In May 2013 KrebsOnSecurity wrote about Ragebooter, a service that paying customers can use to launch powerful distributed denial-of-service (DDoS) attacks capable of knocking individuals and Web sites offline.
The owner of Ragebooter subsequently was convicted in 2016 of possessing child pornography, but his business somehow lived on while he was in prison. Now just weeks after Poland made probation, a mobile version of the attack-for-hire service has gone up for sale on the Google Play store.
In the story Ragebooter: ‘Legit’ DDoS Service, or Fed Backdoor, I profiled then 19-year-old Justin D. Poland from Memphis — who admitted to installing code on his Ragebooter service that allowed FBI investigators to snoop on his customers.
Last February, Poland was convicted of one felony count of possession of child pornography, after investigators reportedly found 2,600 child pornography images on one of his computers. Before his trial was over, Poland skipped town but his bondsman later located him at his mother’s house. He was sentenced to two years in jail.

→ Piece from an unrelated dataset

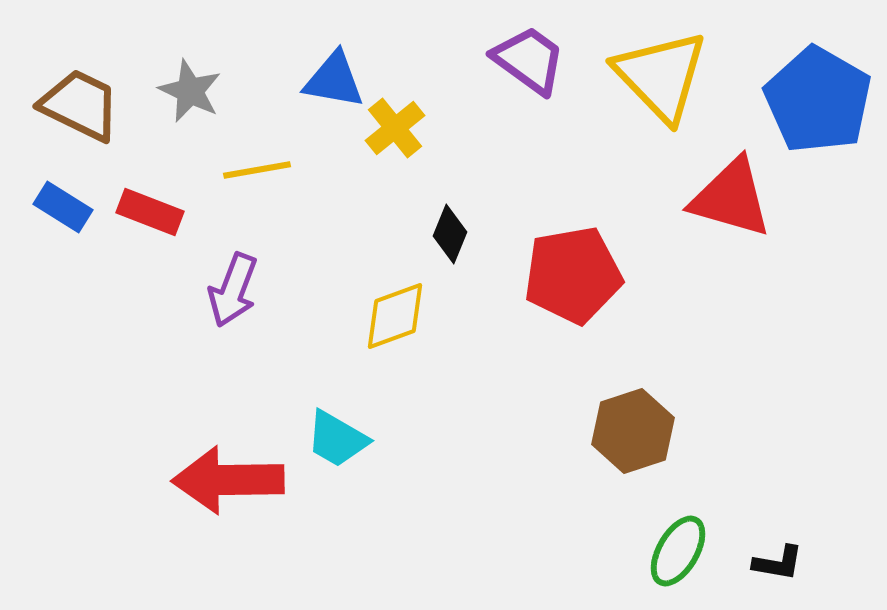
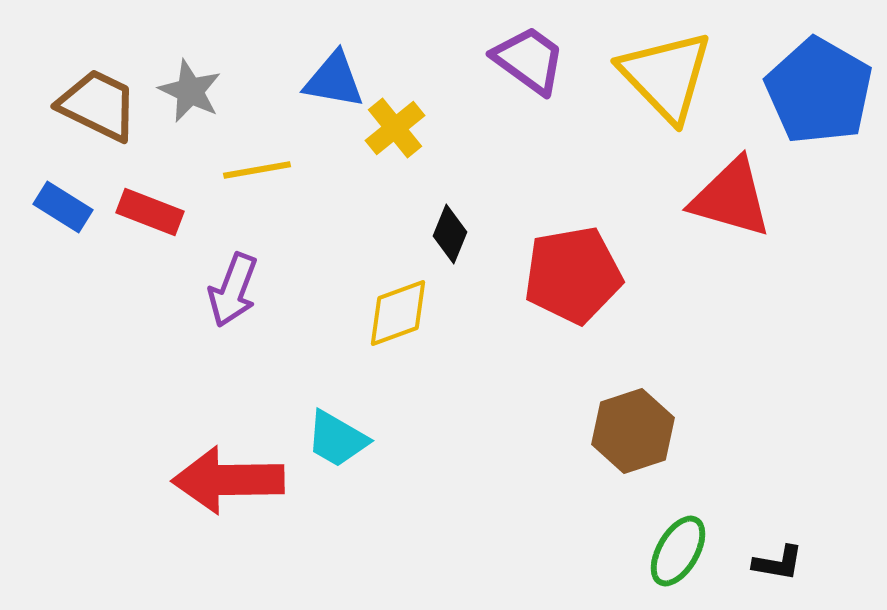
yellow triangle: moved 5 px right
blue pentagon: moved 1 px right, 9 px up
brown trapezoid: moved 18 px right
yellow diamond: moved 3 px right, 3 px up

Poland did not respond to multiple requests for comment, but on his Facebook account Poland said the images belonged to his former roommate — David Starliper — who’d allegedly used Poland’s computer. Starliper also was convicted of possessing child pornography and sentenced to two years in prison.
In September 2017, Poland began posting on his Facebook account that he had made parole and was getting ready to be released from prison. On Oct. 6, the first version of the Android edition of Ragebooter was put on sale at Google’s Play Store.
Poland’s Facebook page says he is the owner of ragebooter[dot]com, ragebooter[dot]net, and another site called vmdeploy[net]. The advertisement for Ragebooter’s new mobile app on Google Play says the developer’s email address is contact@rageservices[dot]net. The registration details for rageservices[dot]net are hidden, but the Web site lists some useful contact details.
One of them is a phone number registered in Memphis — 901-219-3644 — that is tied to a Facebook account for an Alex Slovak in Memphis. The other domain Poland mentions on his Facebook page — vmdeploy[dot]net — was registered to an Alex Czech from Memphis. It seems likely that Alex has been running Ragebooter while Poland was in prison. Mr. Slovak/Czech did not respond to requests for comment, but it is clear from his Facebook page that he is friends with Poland’s family.
Rageservices[dot]net advertises itself as a store for custom programming and Web site development. Its content is identical to a site called QuantumServices. A small purchase through the rageservices[dot]net site for a simple program generated a response from Quantum Services and an email from firstname.lastname@example.org. The person responding at that email address declined to give his or her name, but said they were not Justin Poland.
Figures posted to the home page of ragebooter[dot]net claim the service has been used to conduct more than 310,000 DDoS attacks. Memberships are sold in packages ranging from $3 per day to $300 a year for an “enterprise” plan. Ragebooter[dot]net includes a notice at the top of the site indicating that rageservices[dot]net is indeed affiliated with Ragebooter.
If Poland still is running Ragebooter, he may well be violating the terms of his parole. According to the FBI, the use of DDoS-for-hire services like Ragebooter is illegal.
In October the FBI released an advisory warning that the use of booter services — also called “stressers” — is punishable under the Computer Fraud and Abuse Act, and may result in arrest and criminal prosecution.
“Booter and stresser services are a form of DDoS-for-hire— advertised in forum communications and available on Dark Web marketplaces— offering malicious actors the ability to anonymously attack any Internet-connected target. These services are obtained through a monetary transaction, usually in the form of online payment services and virtual currency. Criminal actors running booter and stresser services sell access to DDoS botnets, a network of malware-infected computers exploited to make a victim server or network resource unavailable by overloading the device with massive amounts of fake or illegitimate traffic.